Am Freitag, den 13. März 2026, kontrollierten Bundespolizisten am Hauptbahnhof Oldenburg einen 22-jährigen Mann, der sich als spanischer Staatsangehöriger auswies. Bei der Überprüfung seiner Personalien stellte sich heraus, dass gegen ihn ein Haftbefehl vorlag.

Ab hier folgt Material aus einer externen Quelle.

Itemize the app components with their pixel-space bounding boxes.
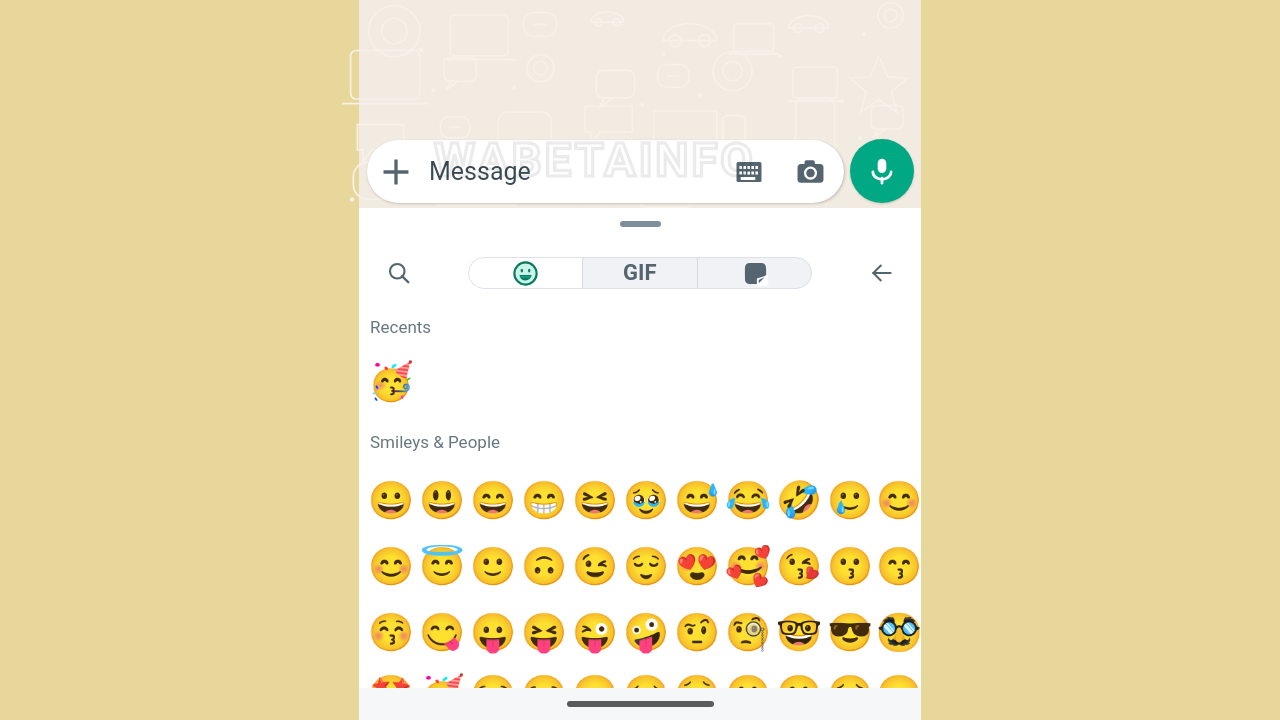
button[interactable]: 🥸 (876, 607, 921, 658)
button[interactable]: 😋 (417, 607, 468, 658)
button[interactable]: 😊 (366, 541, 417, 592)
button[interactable]: 😏 (468, 673, 519, 688)
staticText: 😕 (725, 673, 772, 688)
staticText: 😛 (470, 611, 517, 654)
staticText: 🙃 (521, 545, 568, 588)
button[interactable]: 🙂 (468, 541, 519, 592)
button[interactable]: 😅 (672, 475, 723, 526)
button[interactable]: 😃 (417, 475, 468, 526)
staticText: 🙂 (470, 545, 517, 588)
staticText: Recents (370, 317, 432, 337)
staticText: 😙 (876, 545, 921, 588)
button[interactable]: 😍 (672, 541, 723, 592)
button[interactable]: 🤣 (774, 475, 825, 526)
staticText: 🤣 (776, 479, 823, 522)
staticText: 🥹 (623, 479, 670, 522)
staticText: 😘 (776, 545, 823, 588)
button[interactable]: 🤩 (366, 673, 417, 688)
button[interactable]: 😞 (570, 673, 621, 688)
staticText: 🤨 (674, 611, 721, 654)
staticText: 😅 (674, 479, 721, 522)
button[interactable]: 😉 (570, 541, 621, 592)
staticText: 😝 (521, 611, 568, 654)
staticText: 😣 (827, 673, 874, 688)
staticText: 😎 (827, 611, 874, 654)
button[interactable]: Keyboard (736, 159, 762, 185)
staticText: 😞 (572, 673, 619, 688)
button[interactable]: Stickers (698, 257, 812, 289)
staticText: 😆 (572, 479, 619, 522)
button[interactable]: 🤨 (672, 607, 723, 658)
staticText: 🥸 (876, 611, 921, 654)
staticText: 🥰 (725, 545, 772, 588)
button[interactable]: 🥹 (621, 475, 672, 526)
button[interactable]: Attach (367, 140, 844, 203)
staticText: 🥲 (827, 479, 874, 522)
button[interactable]: 😆 (570, 475, 621, 526)
button[interactable]: Emoji (468, 257, 582, 289)
button[interactable]: Back (862, 255, 902, 291)
button[interactable]: 🥳 (417, 673, 468, 688)
staticText: 😋 (419, 611, 466, 654)
button[interactable]: 😚 (366, 607, 417, 658)
button[interactable]: 😇 (417, 541, 468, 592)
staticText: 😂 (725, 479, 772, 522)
button[interactable]: 😟 (672, 673, 723, 688)
button[interactable]: 😒 (519, 673, 570, 688)
staticText: 😇 (419, 545, 466, 588)
staticText: 😔 (623, 673, 670, 688)
button[interactable]: 🥳 (366, 356, 417, 407)
button[interactable]: 😕 (723, 673, 774, 688)
button[interactable]: 😣 (825, 673, 876, 688)
button[interactable]: 😀 (366, 475, 417, 526)
button[interactable]: 🙁 (774, 673, 825, 688)
button[interactable]: Camera (797, 158, 824, 185)
button[interactable]: 🤓 (774, 607, 825, 658)
staticText: 😌 (623, 545, 670, 588)
button[interactable]: 😌 (621, 541, 672, 592)
button[interactable]: 🥰 (723, 541, 774, 592)
staticText: 😗 (827, 545, 874, 588)
button[interactable]: 😝 (519, 607, 570, 658)
staticText: 😉 (572, 545, 619, 588)
button[interactable]: 😔 (621, 673, 672, 688)
staticText: 😖 (876, 673, 921, 688)
staticText: 🤩 (368, 673, 415, 688)
staticText: 😄 (470, 479, 517, 522)
button[interactable]: 😗 (825, 541, 876, 592)
button[interactable]: 😎 (825, 607, 876, 658)
button[interactable]: Search (379, 255, 419, 291)
button[interactable]: 😘 (774, 541, 825, 592)
staticText: 😃 (419, 479, 466, 522)
button[interactable]: 😙 (876, 541, 921, 592)
staticText: 😏 (470, 673, 517, 688)
staticText: 🧐 (725, 611, 772, 654)
button[interactable]: 🥲 (825, 475, 876, 526)
button[interactable]: 🤪 (621, 607, 672, 658)
staticText: 😍 (674, 545, 721, 588)
staticText: 🥳 (368, 360, 415, 403)
staticText: 🙁 (776, 673, 823, 688)
button[interactable]: 😄 (468, 475, 519, 526)
staticText: 🤪 (623, 611, 670, 654)
button[interactable]: 😛 (468, 607, 519, 658)
staticText: 😜 (572, 611, 619, 654)
button[interactable]: GIF (583, 257, 697, 289)
staticText: 😀 (368, 479, 415, 522)
button[interactable]: 😁 (519, 475, 570, 526)
staticText: GIF (623, 260, 657, 286)
button[interactable]: Attach (383, 159, 409, 185)
button[interactable]: 😂 (723, 475, 774, 526)
button[interactable]: 😊 (876, 475, 921, 526)
button[interactable]: Voice message (850, 139, 914, 203)
staticText: 😒 (521, 673, 568, 688)
button[interactable]: 🙃 (519, 541, 570, 592)
staticText: 😟 (674, 673, 721, 688)
button[interactable]: 😖 (876, 673, 921, 688)
button[interactable]: 😜 (570, 607, 621, 658)
staticText: 🤓 (776, 611, 823, 654)
button[interactable]: 🧐 (723, 607, 774, 658)
staticText: 🥳 (419, 673, 466, 688)
staticText: Message (429, 157, 531, 186)
staticText: 😚 (368, 611, 415, 654)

Haftbefehl wegen Ersatzfreiheitsstrafe
Der Haftbefehl bezog sich auf eine noch offene Ersatzfreiheitsstrafe von 20 Tagen, die wegen eines Diebstahls verhängt worden war. Die Ersatzfreiheitsstrafe ist eine Ersatzmaßnahme, die zum Tragen kommt, wenn eine Geldstrafe nicht bezahlt wird. In diesem Fall hätte der Mann durch Zahlung von 480 Euro die Haftstrafe abwenden können.
Festnahme und Widerstand
Da der 22-Jährige den haftbefreienden Betrag nicht aufbringen konnte, nahmen die Beamten ihn fest und brachten ihn in eine Justizvollzugsanstalt. Während der Festnahme leistete der Mann massiven Widerstand. Nach Angaben der Bundespolizei kam es jedoch zu keinen Verletzungen bei dem Festgenommenen oder den eingesetzten Polizisten.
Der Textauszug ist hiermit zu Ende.